Bei Ambrosia artemisiifolia (Beifußblättriges Traubenkraut, Traubenkraut oder auch Beifuß-Ambrosie; im folgenden Text: Ambrosia) handelt es sich um eine aus Nordamerika eingeschleppte Pflanzenart, die sich – durch den Klimawandel begünstigt – zunehmend in Europa und Deutschland ausbreitet. Ambrosia stammt aus der Familie der Korbblütler (Asteraceae), wächst als einjährige, krautige Pflanze mit überwiegend doppelt gefiederten Blättern und kann Wuchshöhen von 0,2 bis 1,5 m erreichen. Häufig besiedelt sie Brachflächen und Straßenränder.

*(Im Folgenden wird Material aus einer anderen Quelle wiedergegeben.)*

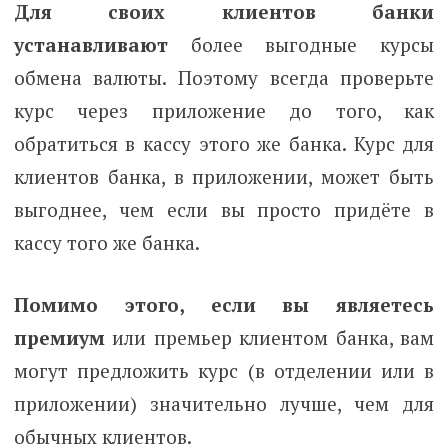
Для своих клиентов банки
устанавливают
более выгодные курсы
обмена валюты. Поэтому всегда проверьте
курс через приложение до того, как
обратиться в кассу этого же банка. Курс для
клиентов банка, в приложении, может быть
выгоднее, чем если вы просто придёте в
кассу того же банка.
Помимо этого, если вы являетесь
премиум
или премьер клиентом банка, вам
могут предложить курс (в отделении или в
приложении) значительно лучше, чем для
обычных клиентов.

Ambrosia kann bis zu 6 000 Samen pro Pflanze produzieren (1), wobei der Samen meist nicht durch Wind, sondern vielmehr durch Anhaftungen an Fahrzeugen, Kontaminationen in Vogelfutter oder Transport von Erde verbreitet wird (2) (Abbildung). Auch produziert sie eine enorme Menge an Pollen (bis zu einer Milliarde Pollen/Pflanze [1]). Die Pollen der Ambrosia gelten als einer der stärksten bekannten Allergenträger und können allergische Reaktionen bis hin zum Asthma auslösen, bereits sehr wenige Pollen pro Kubikmeter (circa zehn Pollen/m3) reichen aus, um eine Reaktion auszulösen (3).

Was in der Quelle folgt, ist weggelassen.